**DATA SUPPLIED**
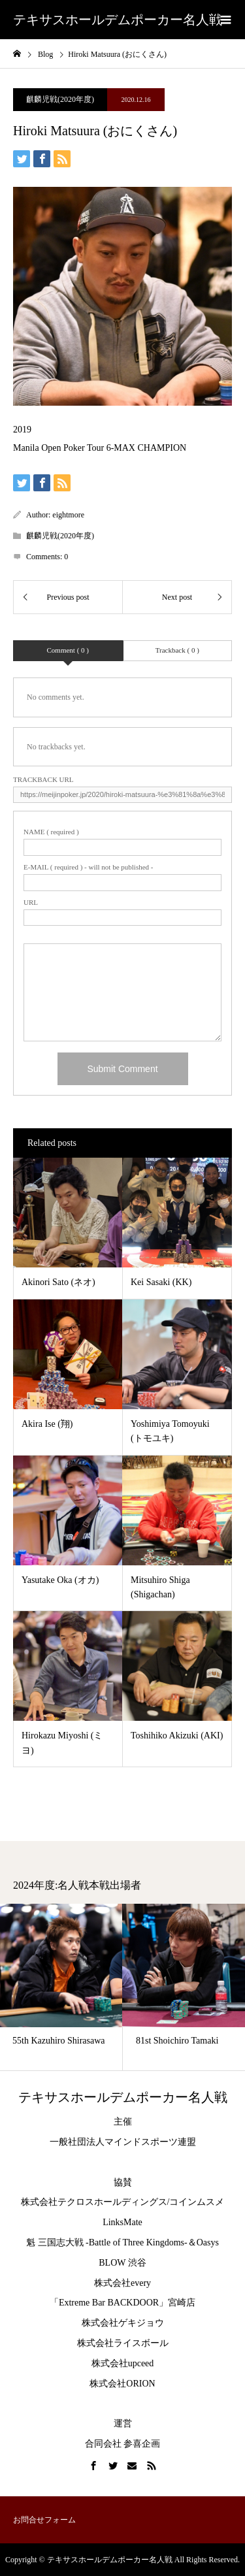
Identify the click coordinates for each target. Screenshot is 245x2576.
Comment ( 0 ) (68, 650)
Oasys (208, 2242)
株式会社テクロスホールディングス (94, 2202)
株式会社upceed (122, 2363)
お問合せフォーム (44, 2519)
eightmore (68, 514)
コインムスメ (196, 2202)
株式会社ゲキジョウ (123, 2323)
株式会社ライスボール (123, 2343)
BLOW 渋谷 (122, 2263)
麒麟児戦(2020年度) (60, 99)
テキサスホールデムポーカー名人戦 (117, 19)
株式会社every (122, 2283)
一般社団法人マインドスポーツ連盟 (123, 2142)
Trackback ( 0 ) (177, 650)
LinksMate (122, 2222)
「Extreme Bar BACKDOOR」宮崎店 (122, 2302)
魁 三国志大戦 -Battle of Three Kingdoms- (107, 2242)
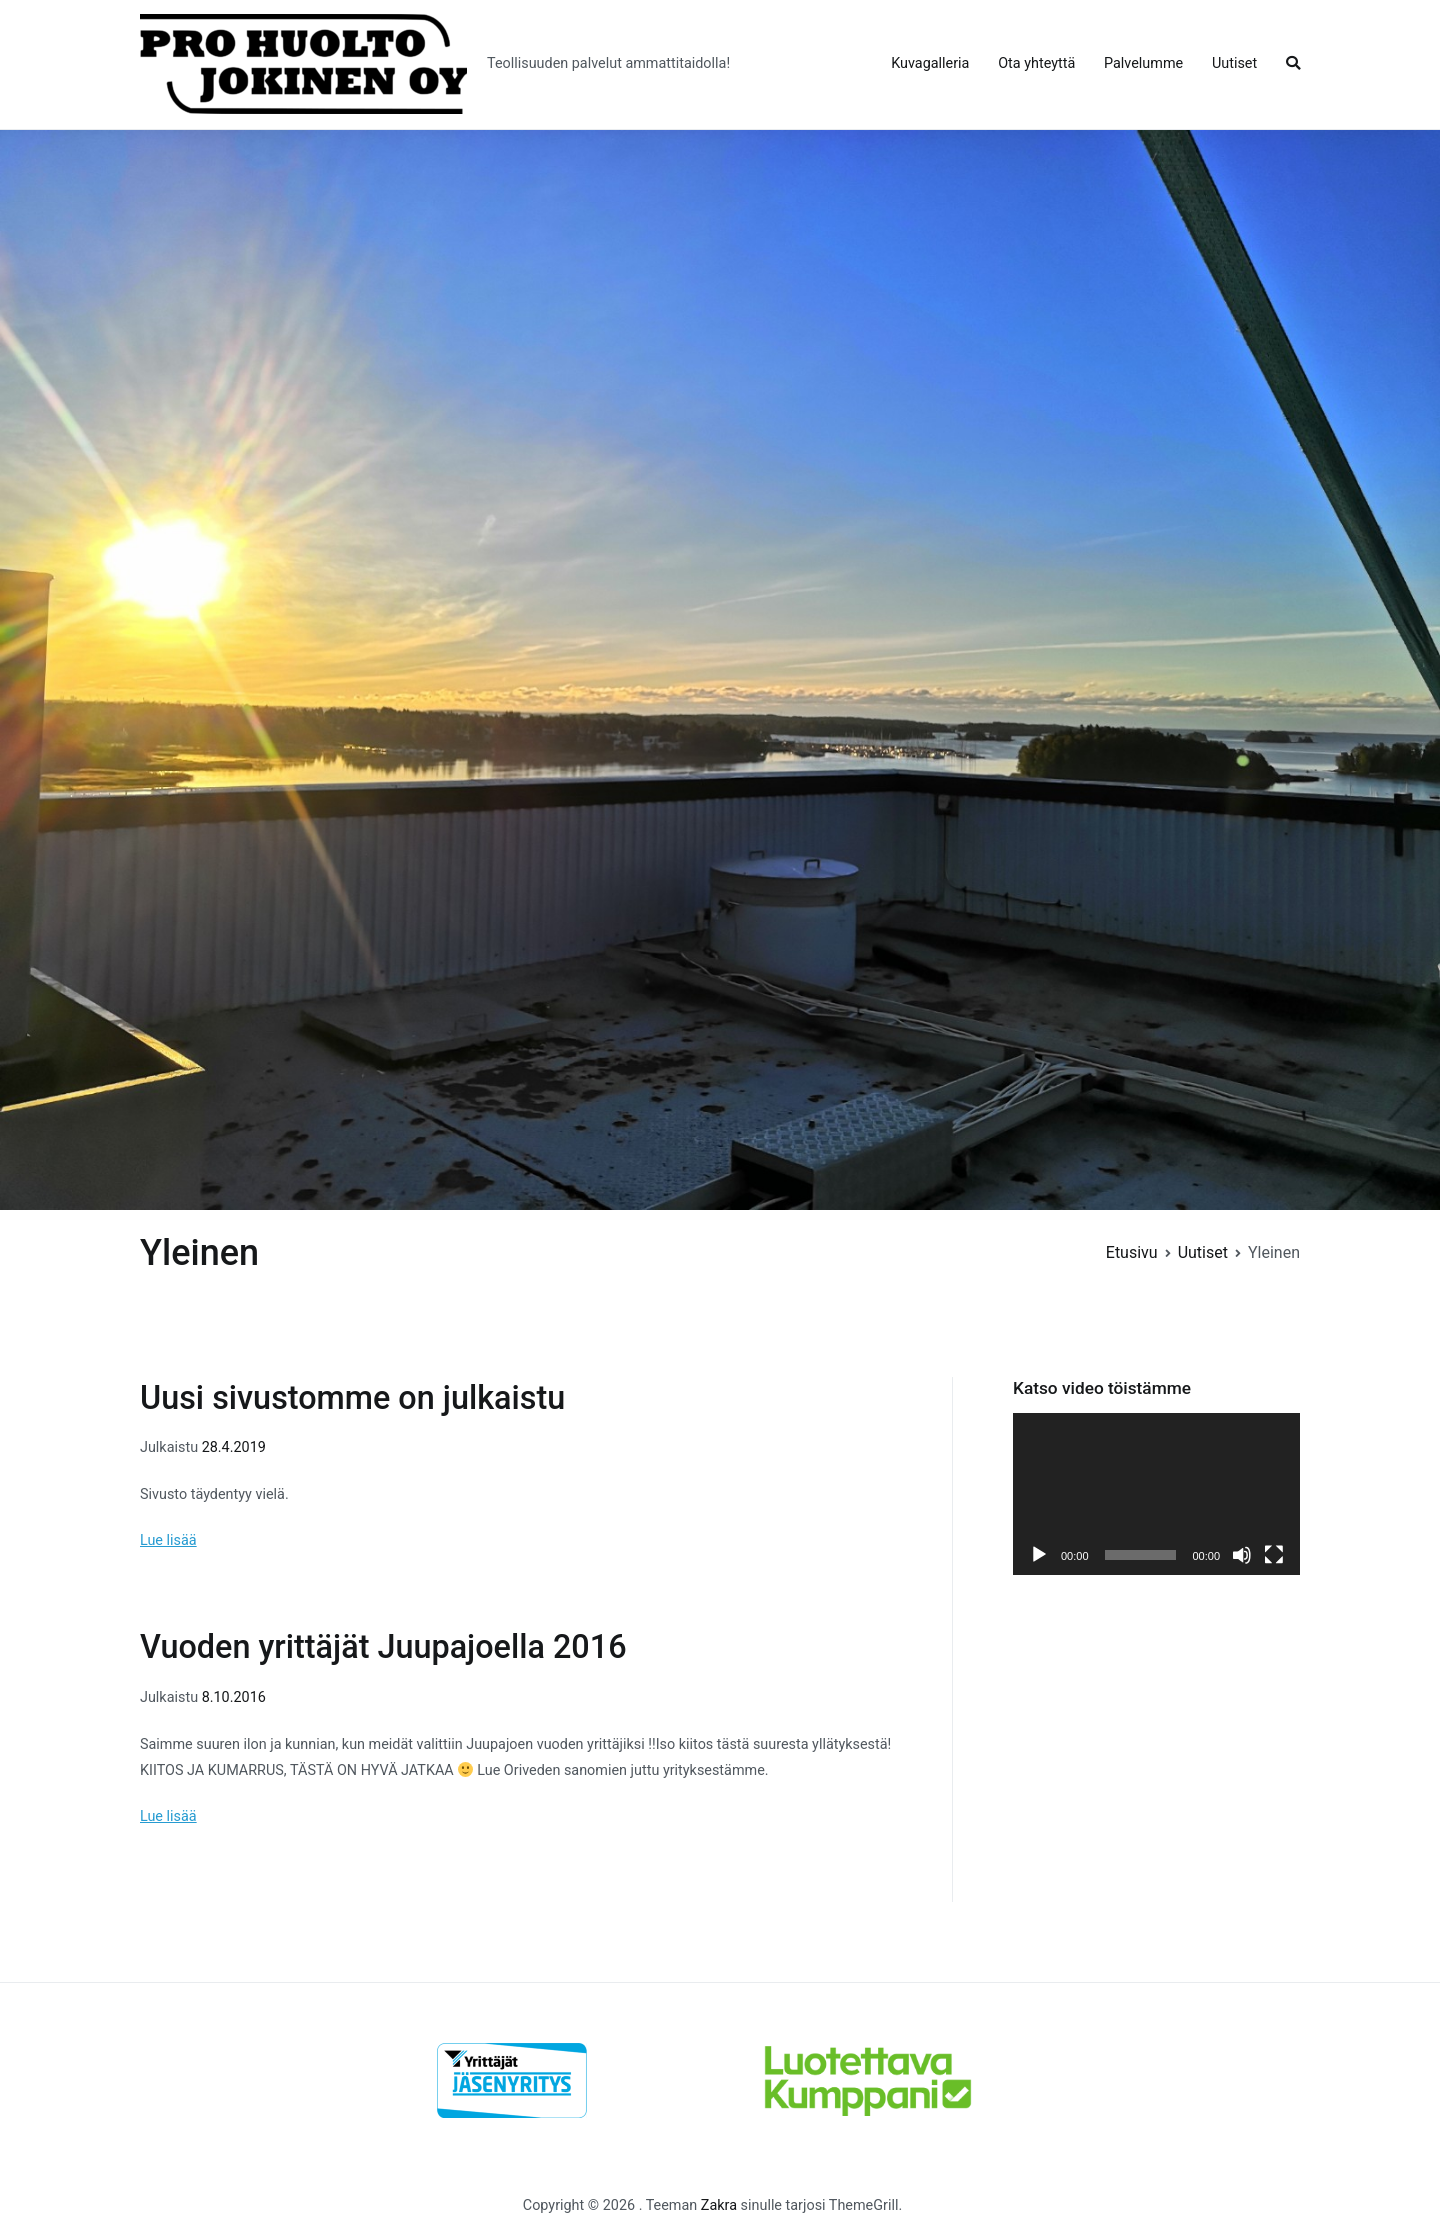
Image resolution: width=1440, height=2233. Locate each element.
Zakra (719, 2205)
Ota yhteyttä (1036, 63)
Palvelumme (1143, 63)
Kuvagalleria (930, 63)
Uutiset (1234, 63)
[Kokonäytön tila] (1274, 1555)
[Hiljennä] (1242, 1555)
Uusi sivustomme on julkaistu (352, 1398)
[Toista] (1039, 1555)
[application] (1156, 1493)
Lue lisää (168, 1540)
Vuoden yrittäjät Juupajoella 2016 (383, 1647)
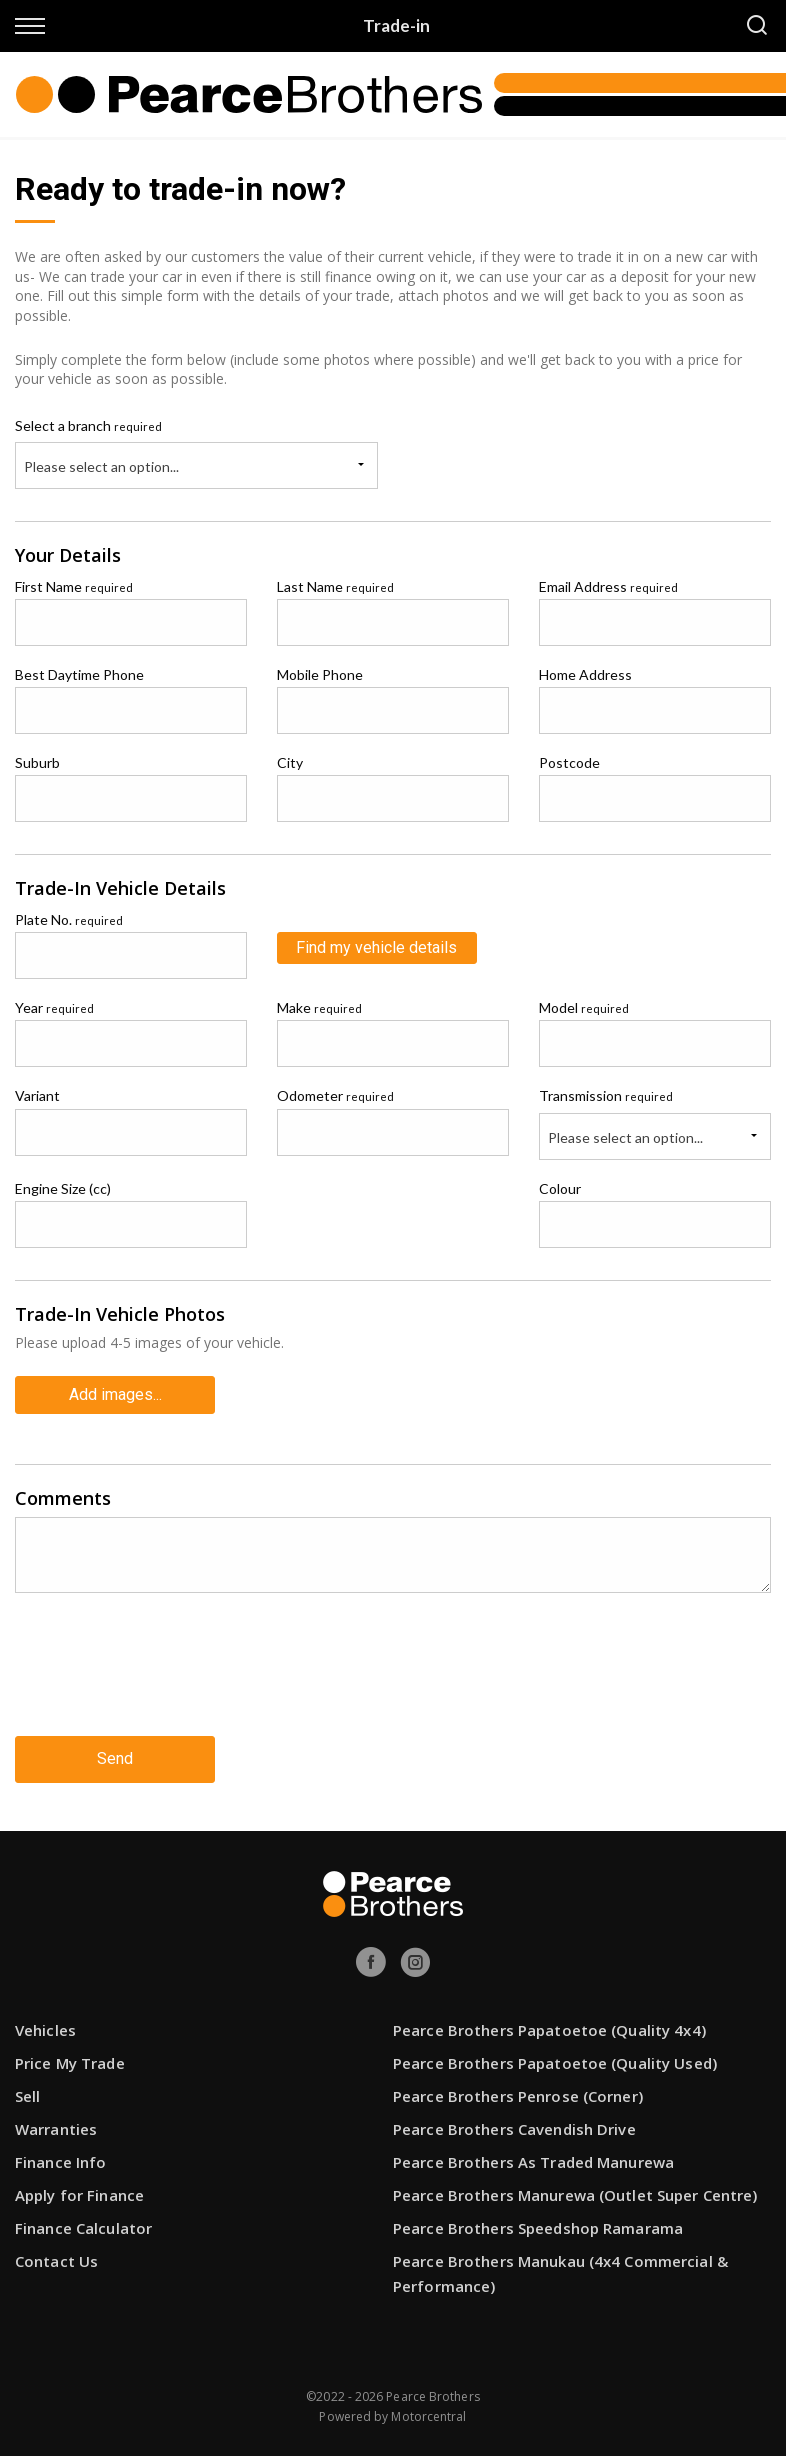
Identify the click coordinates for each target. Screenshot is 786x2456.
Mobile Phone (320, 674)
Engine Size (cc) (63, 1188)
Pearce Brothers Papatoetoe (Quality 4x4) (549, 2030)
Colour (560, 1188)
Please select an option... (101, 466)
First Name (74, 586)
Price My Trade (70, 2063)
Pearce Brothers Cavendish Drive (514, 2129)
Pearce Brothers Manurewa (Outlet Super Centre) (575, 2195)
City (290, 762)
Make (319, 1007)
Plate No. (69, 919)
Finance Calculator (83, 2228)
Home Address (585, 674)
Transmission (606, 1095)
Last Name (335, 586)
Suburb (37, 762)
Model (584, 1007)
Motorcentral (428, 2416)
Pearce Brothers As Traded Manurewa (533, 2162)
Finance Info (60, 2162)
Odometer (335, 1095)
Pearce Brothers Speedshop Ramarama (538, 2228)
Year (54, 1007)
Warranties (56, 2129)
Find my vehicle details (376, 947)
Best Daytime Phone (79, 674)
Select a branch (88, 425)
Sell (27, 2096)
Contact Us (56, 2261)
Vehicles (45, 2030)
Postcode (569, 762)
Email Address (608, 586)
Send (115, 1758)
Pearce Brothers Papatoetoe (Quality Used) (555, 2063)
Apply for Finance (79, 2195)
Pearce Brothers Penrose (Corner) (518, 2096)
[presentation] (167, 1680)
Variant (37, 1095)
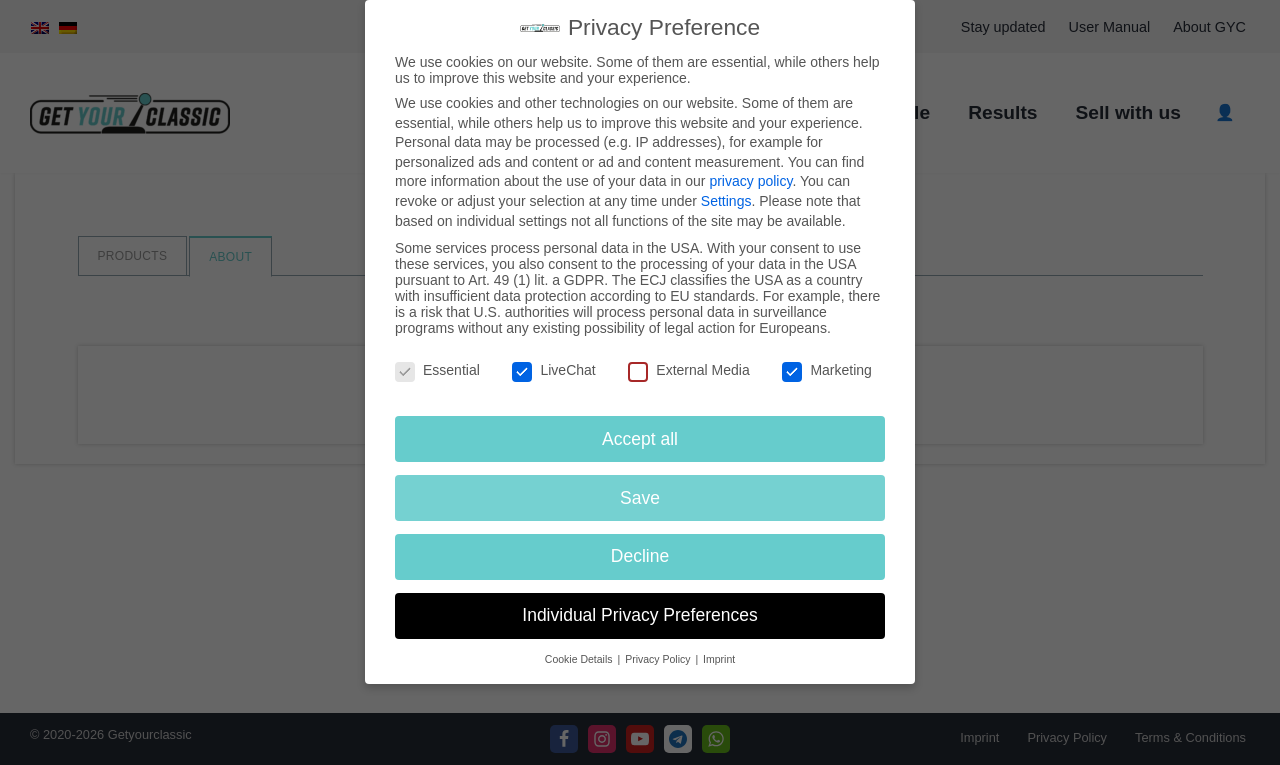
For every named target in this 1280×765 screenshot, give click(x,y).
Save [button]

**WHAT NEEDS TO BE DONE**
Every line holding the word "Manurewa" should be copied out of the material.

**SOLUTION TO THIS TASK**
Pearce Brothers Manurewa (Outlet Super Centre) (575, 2195)
Pearce Brothers As Traded Manurewa (533, 2162)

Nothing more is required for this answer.